I was gonna write identification, but it doesn’t feel right. It’s not identification. It’s just a picture name + offset mapping.

Sample code:

# -*- coding: UTF-8 -*-

import re

from lxml.etree import HTML
import requests

__author__ = 'lpe234'


PRICE_IMG = {
    '1b68fa980af5e85b0f545fccfe2f8af1.png': [8.9.1.6.7.0.2.4.5.3].'4eb5ebda7cc7c3214aebde816b10d204.png': [9.5.7.0.8.6.3.1.2.4].'5c6750e29a7aae17288dcadadb5e33b1.png': [4.5.9.3.1.6.2.8.7.0].'6f8787069ac0a69b36c8cf13aacb016b.png': [6.1.9.7.4.5.0.8.3.2].'7ce54f64c5c0a425872683e3d1df36f4.png': [5.1.3.7.6.8.9.4.0.2].'8e7a6d05db4a1eb58ff3c26619f40041.png': [3.8.7.1.2.9.0.6.4.5].'73ac03bb4d5857539790bde4d9301946.png': [7.1.9.0.8.6.4.5.2.3].'234a22e00c646d0a2c20eccde1bbb779.png': [1.2.0.5.8.3.7.6.4.9].'486ff52ed774dbecf6f24855851e3704.png': [4.7.8.0.1.6.9.2.5.3].'19003aac664523e53cc502b54a50d2b6.png': [4.9.2.8.7.3.0.6.5.1].'93959ce492a74b6617ba8d4e5e195a1d.png': [5.4.3.0.8.7.9.6.2.1].'7995074a73302d345088229b960929e9.png': [0.7.4.2.1.3.8.6.5.9].'939205287b8e01882b89273e789a77c5.png': [8.0.1.5.7.3.9.6.2.4].'477571844175c1058ece4cee45f5c4b3.png': [2.1.5.8.0.9.7.4.3.6].'a822d494f1e8421a2fb2ec5e6450a650.png': [3.1.6.5.8.4.9.7.2.0].'a68621a4bca79938c464d8d728644642.png': [7.0.3.4.6.1.5.9.8.2].'b2451cc91e265db2a572ae750e8c15bd.png': [9.1.6.2.8.5.3.4.7.0].'bdf89da0338b19fbf594c599b177721c.png': [3.1.6.4.7.9.5.2.8.0].'de345d4e39fa7325898a8fd858addbb8.png': [7.2.6.3.8.4.0.1.9.5].'eb0d3275f3c698d1ac304af838d8bbf0.png': [3.6.5.0.4.8.9.2.1.7].'img_pricenumber_detail_red.png': [6.1.9.7.4.5.0.8.3.2]
}

POS_IDX = [-0.0, -31.24, -62.48, -93.72, -124.96, -156.2, -187.44, -218.68, -249.92, -281.16]

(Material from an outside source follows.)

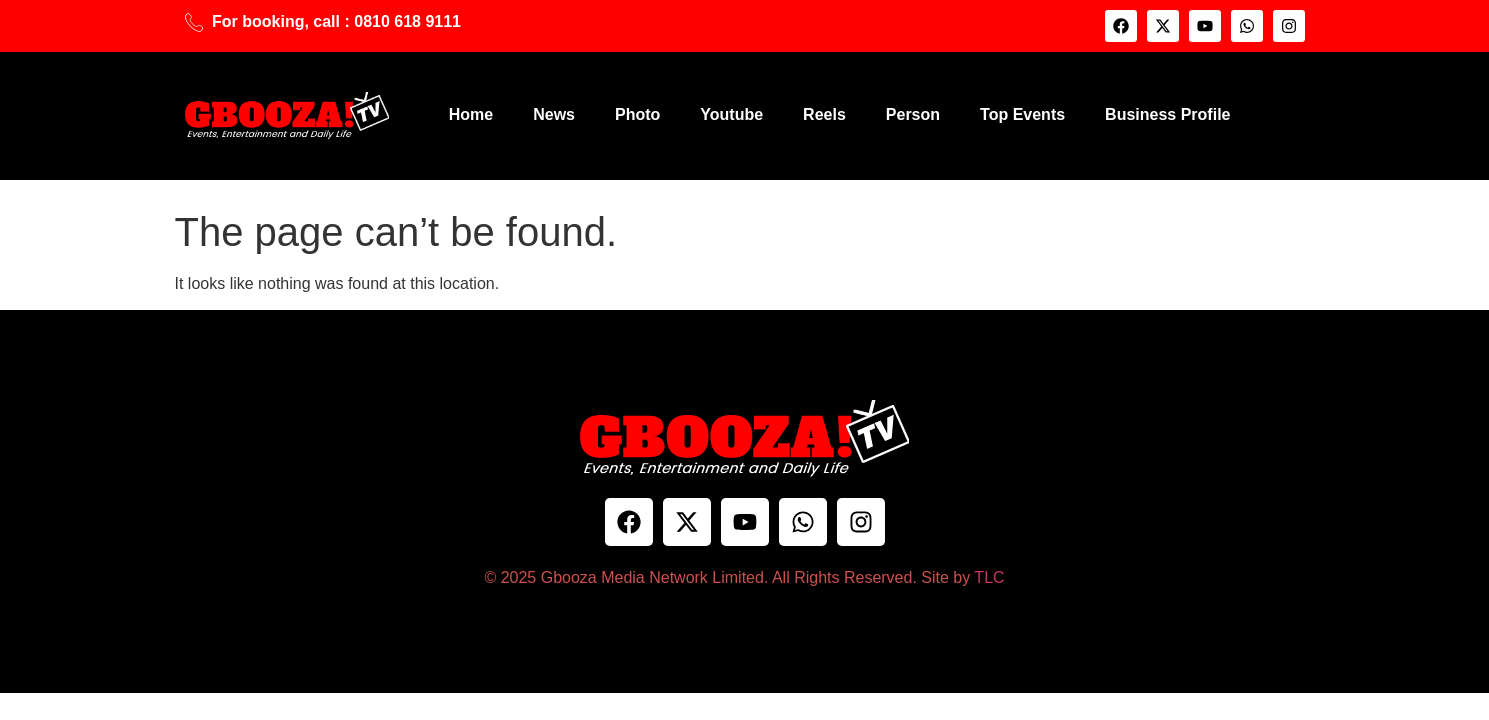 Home (471, 114)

def parse_price(img: str, pos_list: list) :
    price_list = PRICE_IMG.get(img)
    if not price_list:
        raise Exception('img not found. %s', img)
    step = 1
    price = 0
    _pos_list = reversed(pos_list)
    for pos in _pos_list:
        price += price_list[POS_IDX.index(float(pos))]*step
        step *= 10
    return price


def parse_page(content: str) :
    root = HTML(content)
    styles = root.xpath('//div[@class="Z_price"]/i/@style')
    pos_re = re.compile(r'background-position:(.*?) px; ')
    pos_img = re.findall('price/(.*?) \ \); ', styles[0[])0]
    poss = list(a)for style in styles:
        style = style.strip()
        pos = pos_re.findall(style)[0]
        poss.append(pos)
    print(pos_img)
    print(poss)
    return parse_price(pos_img, poss)


def request_page(url: str) :
    headers = {
        'User-Agent': 'the Mozilla / 5.0 (Windows NT 10.0; WOW64) AppleWebKit/537.36 (KHTML, like Gecko) Chrome/90.0.4430.212 Safari/537.36'
    }
    resp = requests.get(url, headers=headers)
    resp_content = resp.content.decode('utf-8')
    return resp_content
Copy the code

For convenience, has made the interface services: testing interface = = > http://lemon.lpe234.xyz/common/ziru/

3 summary

I thought I could show my friends my new skills, but I got sloppy. And then I thought, well, if you can do this, why don’t you make more pictures and make it harder?

But in order to impress our friends, we still need to use CNN, otherwise we will learn nothing.